À 13 mois de l’échéance, les ambitions des candidats de la France insoumise et du Rassemblement national rendent déjà le scrutin municipal à caractère national, alors que d'autres partis examinent des alliances stratégiques.
Les élections des 15 et 22 mars s'annoncent comme la dernière grande étape avant l'élection « reine » de 2024. François Kraus, co-auteur d'une étude de l’Ifop pour l’Institut Terram, souligne : « À 13 mois de la présidentielle, on est obligé de lire les résultats des municipales comme un match-test ».
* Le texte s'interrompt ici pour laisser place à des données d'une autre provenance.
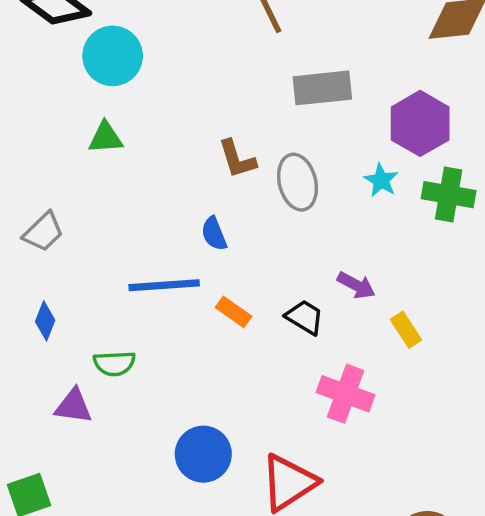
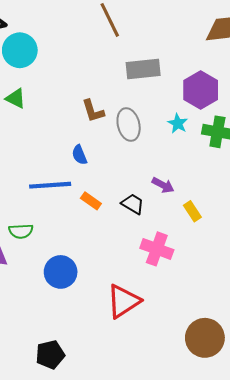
green triangle: (106, 138) -> (16, 98), turned 30
blue circle: (203, 454) -> (61, 272), moved

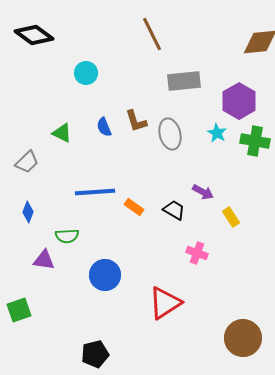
cyan circle: (20, 50) -> (86, 73), moved, size x0.7
green triangle: (16, 98) -> (62, 133), moved
blue semicircle: (79, 155) -> (104, 127), moved
pink cross: (157, 249) -> (197, 253), size x0.7

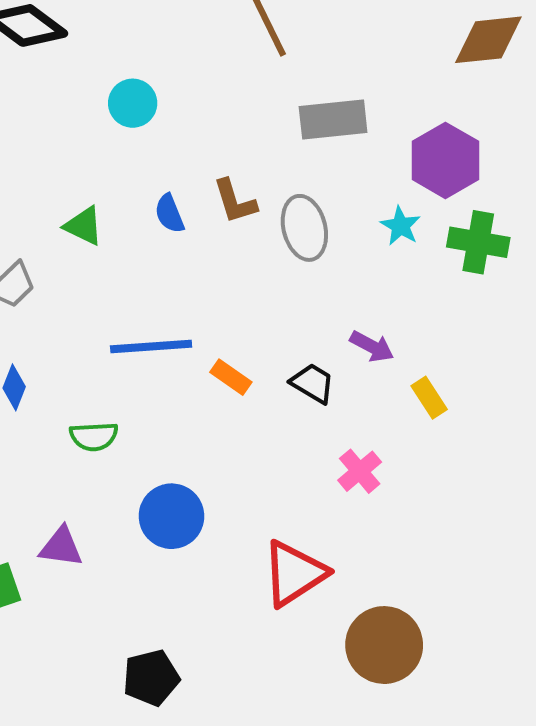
pink cross: (197, 253) -> (360, 471), turned 30
purple triangle: (44, 260) -> (61, 547), moved
brown circle: (243, 338) -> (384, 645), moved

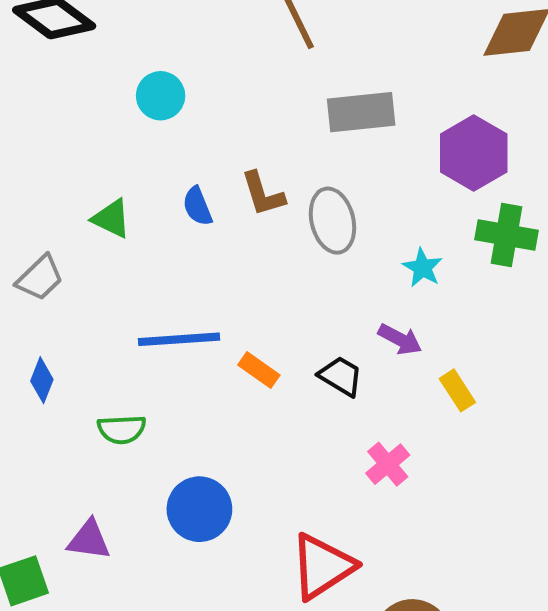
cyan star: (400, 226) -> (423, 268), moved

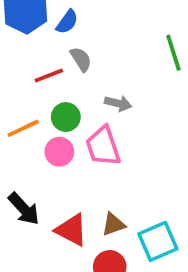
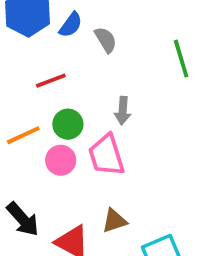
gray semicircle: (81, 59) -> (106, 40), moved
gray arrow: (118, 103) -> (123, 111), turned 80
brown triangle: (113, 224) -> (114, 221), moved

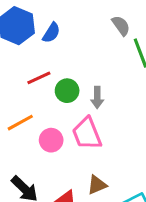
gray semicircle: (106, 40) -> (121, 26), moved
green circle: (68, 124) -> (67, 91), moved

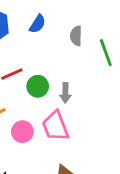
gray semicircle: (121, 26) -> (76, 36), moved, turned -144
blue semicircle: (51, 33) -> (37, 24), moved

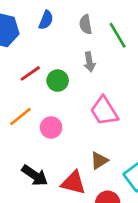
gray arrow: (65, 93) -> (89, 62), moved
pink trapezoid: (55, 126) -> (104, 111), moved

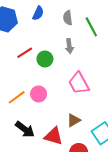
orange line: (21, 117) -> (17, 97), moved

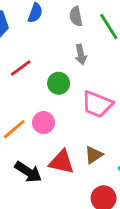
green circle: (45, 59) -> (59, 83), moved
pink trapezoid: (79, 83) -> (97, 104), turned -35
red triangle: (54, 136) -> (61, 162), moved

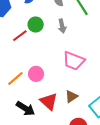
green circle: (59, 83) -> (36, 24), moved
red triangle: (61, 162) -> (49, 101), turned 30

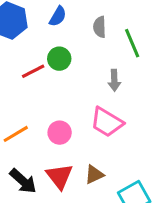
gray arrow: (62, 26) -> (114, 80), moved
pink circle: (36, 74) -> (60, 133), moved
Jordan Bardella, président du RN, et Jean-Luc Mélenchon, leader de LFI, se mobilisent activement pour les municipales, visant la présidentielle. Marine Le Pen aspire à « préparer l’alternance à la présidentielle », tandis que Mélenchon promet de faire de ces élections une base solide pour sa campagne.
Bien que ces partis radicaux soient moins présents dans les exécutifs locaux, ils se concentrent sur les sénatoriales et la constitution des parrainages pour la présidentielle, comme l'affirme Kraus.
Stratégies et alliances : enjeux pour le PS et LR
Les formations traditionnelles, telles que le Parti socialiste et Les Républicains, se préparent à la suite des municipales en considérant des alliances cruciales pour le second tour. Cela pourrait aboutir à des ententes entre LFI et d'autres partis de gauche, ou entre le RN et LR, révélateurs des dynamiques électorales pour 2027.
Gilles Finchelstein, expert et co-auteur d’une étude d’Ipsos pour Le Monde, s’inquiète : « Comment une victoire du RN dans le sud-est pourrait-elle amorcer une union de la droite et de l’extrême droite ? » Quant à la gauche, un rapprochement entre le PS et LFI demeure envisageable, malgré de récents conflits.
La dynamique s'avère similaire à droite, où le RN, montant dans les sondages, pousse à l’idée d’un candidat commun. Actuellement, le camp présidentiel reste discret, bien que des figures comme Édouard Philippe, candidat à Le Havre, investissent beaucoup dans ces élections locales.
Fabien Roussel, candidat communiste, joue également son avenir à Saint-Amand-les-Eaux, face à la menace RN.
Une montée du RN sur la Côte d'Azur ?
Les enjeux nationaux se font particulièrement ressentir dans les grandes villes. À Paris, les résultats seront probablement déterminés entre Emmanuel Grégoire, représentant de la gauche hors LFI, et Rachida Dati, soutenue par LR et le MoDem. Si Pierre-Yves Bournazel, candidat Horizons, maintient sa participation, cela pourrait compliquer les plans du camp socialiste.
François Kraus note qu'une forte présence du RN sur la Côte d’Azur ou une victoire d'Éric Ciotti, allié du RN, pourrait nuire aux ambitions présidentielles de Bruno Retailleau, chef de LR. À Marseille, la situation est tout aussi tendue, où Benoît Payan pourrait être jugé par le soutien des républicains.